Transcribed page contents
___

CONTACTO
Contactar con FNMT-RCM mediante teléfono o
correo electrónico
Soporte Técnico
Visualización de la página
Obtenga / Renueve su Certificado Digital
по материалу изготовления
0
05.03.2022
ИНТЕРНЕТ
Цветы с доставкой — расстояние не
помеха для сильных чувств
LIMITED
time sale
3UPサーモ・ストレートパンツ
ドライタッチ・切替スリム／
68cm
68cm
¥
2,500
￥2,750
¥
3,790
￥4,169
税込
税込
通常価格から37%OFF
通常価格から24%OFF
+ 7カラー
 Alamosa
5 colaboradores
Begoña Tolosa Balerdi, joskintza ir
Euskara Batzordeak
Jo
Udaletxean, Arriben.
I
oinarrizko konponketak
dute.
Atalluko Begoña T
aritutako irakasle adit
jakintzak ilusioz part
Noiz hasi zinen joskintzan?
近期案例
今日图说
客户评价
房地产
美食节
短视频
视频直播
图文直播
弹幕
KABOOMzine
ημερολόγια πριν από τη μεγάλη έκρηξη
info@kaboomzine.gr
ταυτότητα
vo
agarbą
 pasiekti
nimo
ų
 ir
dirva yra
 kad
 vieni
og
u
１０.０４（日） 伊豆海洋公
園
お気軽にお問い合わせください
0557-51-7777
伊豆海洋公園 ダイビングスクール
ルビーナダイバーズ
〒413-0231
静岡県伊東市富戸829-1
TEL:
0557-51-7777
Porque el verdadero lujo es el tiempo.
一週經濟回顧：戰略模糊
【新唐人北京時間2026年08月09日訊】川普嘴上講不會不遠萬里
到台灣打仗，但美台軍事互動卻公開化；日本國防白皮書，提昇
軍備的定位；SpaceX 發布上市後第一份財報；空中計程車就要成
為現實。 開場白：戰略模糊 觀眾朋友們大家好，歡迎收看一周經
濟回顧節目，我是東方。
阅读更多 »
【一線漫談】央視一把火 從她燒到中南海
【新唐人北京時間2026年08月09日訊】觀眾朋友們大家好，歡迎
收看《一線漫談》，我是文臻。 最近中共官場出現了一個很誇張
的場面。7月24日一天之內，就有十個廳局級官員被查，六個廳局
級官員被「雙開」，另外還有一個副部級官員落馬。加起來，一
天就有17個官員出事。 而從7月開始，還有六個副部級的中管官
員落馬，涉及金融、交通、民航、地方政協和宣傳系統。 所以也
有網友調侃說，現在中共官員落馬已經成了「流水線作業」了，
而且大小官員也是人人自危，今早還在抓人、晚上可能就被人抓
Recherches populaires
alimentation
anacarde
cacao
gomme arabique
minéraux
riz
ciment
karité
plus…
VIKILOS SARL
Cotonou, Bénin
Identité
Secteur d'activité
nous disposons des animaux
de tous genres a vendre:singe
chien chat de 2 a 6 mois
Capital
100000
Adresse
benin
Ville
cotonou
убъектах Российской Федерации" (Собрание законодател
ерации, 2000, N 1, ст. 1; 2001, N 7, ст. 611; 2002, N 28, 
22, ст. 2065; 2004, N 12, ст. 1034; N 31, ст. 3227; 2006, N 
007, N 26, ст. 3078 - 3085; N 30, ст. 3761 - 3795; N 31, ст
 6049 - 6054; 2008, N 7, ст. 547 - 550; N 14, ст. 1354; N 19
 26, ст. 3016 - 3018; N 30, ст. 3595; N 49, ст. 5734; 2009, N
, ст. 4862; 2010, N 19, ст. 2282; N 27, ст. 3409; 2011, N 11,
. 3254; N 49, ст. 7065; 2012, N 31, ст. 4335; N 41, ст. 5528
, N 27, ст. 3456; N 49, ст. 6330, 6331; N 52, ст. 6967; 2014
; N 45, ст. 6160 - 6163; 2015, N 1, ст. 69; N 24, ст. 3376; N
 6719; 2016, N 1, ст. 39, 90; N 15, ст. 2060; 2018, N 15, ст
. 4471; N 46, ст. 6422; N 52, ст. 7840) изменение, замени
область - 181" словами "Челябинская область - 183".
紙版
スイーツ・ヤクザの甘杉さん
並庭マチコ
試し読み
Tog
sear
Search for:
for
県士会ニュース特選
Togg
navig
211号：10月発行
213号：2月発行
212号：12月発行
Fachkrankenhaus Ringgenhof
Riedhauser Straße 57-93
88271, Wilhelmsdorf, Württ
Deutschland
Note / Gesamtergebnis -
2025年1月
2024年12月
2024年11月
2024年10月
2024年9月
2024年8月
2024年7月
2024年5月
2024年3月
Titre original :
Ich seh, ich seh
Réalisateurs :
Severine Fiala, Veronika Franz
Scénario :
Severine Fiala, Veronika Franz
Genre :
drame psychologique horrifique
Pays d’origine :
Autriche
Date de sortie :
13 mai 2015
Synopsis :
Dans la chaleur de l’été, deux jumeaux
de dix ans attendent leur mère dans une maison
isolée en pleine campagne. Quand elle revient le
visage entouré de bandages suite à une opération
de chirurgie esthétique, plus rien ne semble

___

- [Activity]:
From the data, collect all lines where the string "Begoña" appears.

- [Solution to the exercise]:
Begoña Tolosa Balerdi, joskintza ir
Atalluko Begoña T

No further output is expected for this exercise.